Journée portes ouvertes à l'institut Saint-Serge. Source : saint-serge.net

L’archidiocèse traverse aujourd’hui des temps difficiles. Le Patriarcat de Constantinople tente de fait de l’absorber, de lui retirer son statut en nommant à la place de l’évêque dirigeant un évêque vicarial. À l’automne la situation sera finalement éclaircie, l’archidiocèse parviendra ou non à affirmer son indépendance. Si l’absorption de l’archidiocèse se produit véritablement, beaucoup de paroisses russes souhaiteront alors se joindre à Moscou, et cette décision aura ses raisons. Par exemple, pour avoir la possibilité de célebrer la messe en langue slavonne ou russe.  Et les pèlerins de Russie seront à coup sûr intéressés par une visite. Nul besoin d’être un prophète pour prédire que les paroisses qui resteront rattachées à Constantinople finiront par perdre les particularités de la liturgie russe.
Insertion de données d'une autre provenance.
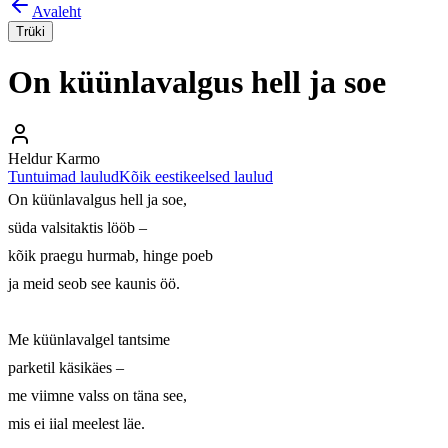
Avaleht
Trüki
On küünlavalgus hell ja soe
Heldur Karmo
Tuntuimad laulud
Kõik eestikeelsed laulud
On küünlavalgus hell ja soe, 

süda valsitaktis lööb – 

kõik praegu hurmab, hinge poeb 

ja meid seob see kaunis öö. 

Me küünlavalgel tantsime 

parketil käsikäes – 

me viimne valss on täna see, 

mis ei iial meelest läe. 
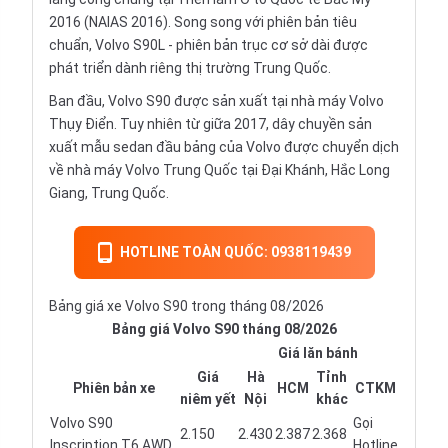
2016 (NAIAS 2016). Song song với phiên bản tiêu
chuẩn, Volvo S90L - phiên bản trục cơ sở dài được
phát triển dành riêng thị trường Trung Quốc.
Ban đầu, Volvo S90 được sản xuất tại nhà máy Volvo
Thụy Điển. Tuy nhiên từ giữa 2017, dây chuyền sản
xuất mẫu sedan đầu bảng của Volvo được chuyển dịch
về nhà máy Volvo Trung Quốc tại Đại Khánh, Hắc Long
Giang, Trung Quốc.
HOTLINE TOÀN QUỐC: 0938119439
Bảng giá xe Volvo S90 trong tháng 08/2026
Bảng giá Volvo S90 tháng 08/2026
Giá lăn bánh
Giá
Hà
Tỉnh
Phiên bản xe
HCM
CTKM
niêm yết
Nội
khác
Volvo S90
Gọi
2.150
2.430
2.387
2.368
Inscription T6 AWD
Hotline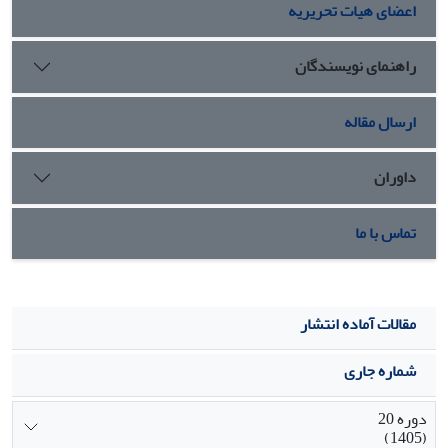
اعضای هیات تحریریه
دانشجویان و تدریس اثربخش، مدرسان دانشگاه صنعتی
کرمانشاه از روش هایی نظیر مدل سازی ذهنی و پروپوزال نویسی
طر حهای مرتبط با هریک از رشته های تحصیلی
راهنمای نویسندگان
بهره گیرند.
ارسال مقاله
داوران
تماس با ما
مقالات آماده انتشار
شماره جاری
دوره 20
(1405)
Dans une interview au journal Céphas, le célèbre père missionnaire Gueorgui Kotchetkov souligne que dans n’importe quel choix politico-religieux, le plus important est de sauvegarder l’héritage unique du renouveau religieux russe. Il évoque dans ce contexte la possibilité de faire passer en principe l’archidiocèse sous l’autorité de Moscou. Mais il semblerait que cela ait été mal compris à l’Ouest. Le prêtre avait sans aucun doute à l’esprit une union sur le modèle de celle entre l’église orthodoxe russe et l’église orthodoxe russe à l’étranger, ayant permis à la structure autonome de conserver ses traditions et sa liberté. Dans le cas contraire, une telle union perdrait évidemment de sa valeur.

Saint-Serge se trouve aujourd’hui au bord de la faillite. Il ne reste plus d’argent pour payer les salaires des professeurs et du personnel. Les dons des paroissiens ne sont pas suffisants pour payer les salaires du clergé et effectuer les réparations de l’église. Sur le sol de la colline sur laquelle se trouve une ferme, éboulements et effondrements se sont succédé. Le bâtiment de l’ancienne église luthérienne a souffert et de profondes fissures ont fait leur apparition au niveau de l’abside et du clocher. Si rien n'est fait pour restaurer cet endroit, malgré les appels de détresse qui, à ce jour, restent sans réponse, il risque d'être abandonné, dévasté ou vendu.